Güncel Sendika Haberleri

09 Aralık, 2020

İNSAN HAK VE ÖZGÜRLÜKLERİNİ SAVUNMAYA DEVAM EDECEĞİZ

Bugün 10 Aralık Dünya İnsan Hakları Günü. İkinci Dünya Savaşı'nın insanlıkta açtığı derin yaraları kapatmak ve insanlığı daha ileri bir basamağa taşımak için 1948’de hazırlanan İnsan Hakları Evrensel Bildirgesi’nin, Birleşmiş Milletler tarafından kabul edilişinin 72. yılı kutlanırken, Türkiye insan hak ve özgürlükleri konusunda ülke tarihinin en karanlık günlerini yaşamaktadır.

Türkiye, bildirgeyi kabul edilişinden bir yıl sonra imzalamasına rağmen, AKP iktidarının toplumu kutuplaştıran, özgürlükleri kısıtlayan, adalet ve demokrasinin işleyişini temellerinden sarsan politikaları nedeniyle bildirgede yer alan temel hak ve özgürlükler sadece metin üzerinde kalmıştır.

Bugün sahip olduğumuz en değerli hakkın, ifade özgürlüğünün elimizden alınmaya çalışıldığı, siyasi iktidara muhalif tüm kesimlerin susturulmak istendiği bir dönem yaşanmaktadır.

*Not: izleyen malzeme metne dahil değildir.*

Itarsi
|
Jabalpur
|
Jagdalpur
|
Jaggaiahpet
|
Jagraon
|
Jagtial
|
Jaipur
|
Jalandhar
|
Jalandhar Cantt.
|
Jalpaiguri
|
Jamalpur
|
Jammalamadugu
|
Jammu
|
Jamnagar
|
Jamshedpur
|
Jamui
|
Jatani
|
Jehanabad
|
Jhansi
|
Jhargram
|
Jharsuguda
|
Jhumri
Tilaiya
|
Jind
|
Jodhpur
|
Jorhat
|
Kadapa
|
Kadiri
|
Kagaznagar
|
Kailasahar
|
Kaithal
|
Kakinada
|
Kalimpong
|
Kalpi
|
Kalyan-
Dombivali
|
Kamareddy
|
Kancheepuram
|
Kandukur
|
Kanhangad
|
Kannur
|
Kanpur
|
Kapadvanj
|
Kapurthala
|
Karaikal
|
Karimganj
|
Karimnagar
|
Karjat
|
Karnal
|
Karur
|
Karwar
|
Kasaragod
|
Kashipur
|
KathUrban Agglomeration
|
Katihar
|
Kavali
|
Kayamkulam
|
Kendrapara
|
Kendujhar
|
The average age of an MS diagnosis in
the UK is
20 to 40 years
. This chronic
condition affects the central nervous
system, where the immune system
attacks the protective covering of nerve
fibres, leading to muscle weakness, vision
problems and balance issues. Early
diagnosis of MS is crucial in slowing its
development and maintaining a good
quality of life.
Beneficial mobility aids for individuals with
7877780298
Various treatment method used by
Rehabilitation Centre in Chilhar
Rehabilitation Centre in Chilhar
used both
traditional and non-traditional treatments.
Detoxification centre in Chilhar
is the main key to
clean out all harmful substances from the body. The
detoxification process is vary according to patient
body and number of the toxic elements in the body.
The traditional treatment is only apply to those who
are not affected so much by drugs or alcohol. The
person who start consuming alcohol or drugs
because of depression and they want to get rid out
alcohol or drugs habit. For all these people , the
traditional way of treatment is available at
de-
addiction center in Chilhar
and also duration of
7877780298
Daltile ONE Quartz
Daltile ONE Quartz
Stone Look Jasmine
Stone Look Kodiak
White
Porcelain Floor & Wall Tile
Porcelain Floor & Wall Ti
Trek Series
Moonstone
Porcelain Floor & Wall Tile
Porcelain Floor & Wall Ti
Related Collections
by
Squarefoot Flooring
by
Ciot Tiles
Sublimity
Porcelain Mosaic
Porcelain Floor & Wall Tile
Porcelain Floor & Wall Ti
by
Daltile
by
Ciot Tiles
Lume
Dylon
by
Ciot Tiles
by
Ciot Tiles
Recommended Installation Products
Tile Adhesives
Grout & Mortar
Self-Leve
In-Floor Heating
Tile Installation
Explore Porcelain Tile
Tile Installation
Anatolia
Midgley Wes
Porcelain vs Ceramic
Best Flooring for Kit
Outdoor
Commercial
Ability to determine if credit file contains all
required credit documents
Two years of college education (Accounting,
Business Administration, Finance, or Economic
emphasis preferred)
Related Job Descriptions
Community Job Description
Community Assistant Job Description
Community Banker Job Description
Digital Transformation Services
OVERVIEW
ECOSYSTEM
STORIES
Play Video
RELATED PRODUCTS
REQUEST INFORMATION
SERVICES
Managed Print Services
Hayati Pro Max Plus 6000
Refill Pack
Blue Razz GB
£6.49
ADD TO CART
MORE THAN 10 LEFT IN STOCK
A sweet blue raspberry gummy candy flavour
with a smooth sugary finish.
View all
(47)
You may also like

Demokrasi, insan hakları yara almış ve yargı bağımsızlığı ve basın özgürlüğünden söz etmek giderek imkansız hale gelmiştir. Din ve vicdan özgürlüğü sorunu devam etmekte ve tam bir ayrımcılık örneği sergilenmektedir.

Devlet tarafından ücretsiz ve her yurttaşa eşit, adil biçimde verilmesi gereken eğitim ve sağlık gibi hizmetler, artık orta sınıf için bile lüks haline gelmiştir. Eğitimde yoksul halkın payına ise sermayenin ucuz işçi ihtiyacına servis edilmek, hükümet tarafından desteklenen tarikatların okul ve yurtlarına itilmek düşmüştür.

Daha yeni kurulmuş bir Cumhuriyet iken kadınlar için çağın ötesinde reformların yapıldığı ülkemizde ne yazık ki kadınların konumu, eğitimde, sağlıkta, iş yaşamında, sosyal hayatta hala olması gereken yerin gerisindedir. Siyasi iktidarın din ve ahlak adına sıkça kullandığı cinsiyetçi, sözde muhafazakâr söylemler ve baskıcı politikaları kadınlara ve çocuklara yönelik şiddeti arttırmıştır.

Tüm vatandaşları için insan olmanın onuruna yakışan yaşam standartları sağlamak ve onları haksızlıklara karşı korumak devletlerin temel görevlerindendir. Bu nedenle siyasi iktidarı, demokrasi, insan hakları, saydamlık, kadın-erkek eşitliği gibi ortak değerlerin güçlendirilmesi ve yaygınlaştırılmasına; ırkçılık, hoşgörüsüzlük, yabancı düşmanlığı ile her türlü etnik-dini ayrımcılık ve aşırılıkla mücadele edilmesine yönelik girişimlerde bulunmaya çağırıyoruz.

Tüm insanlık gibi ulusumuzun da her türlü, toplumsal, sınıfsal sömürüye maruz kaldığı bu dönemde, Eğitim-İş olarak bugüne kadar olduğu gibi bundan sonra da insan hak ve özgürlükleri için mücadele etmeye devam edeceğiz.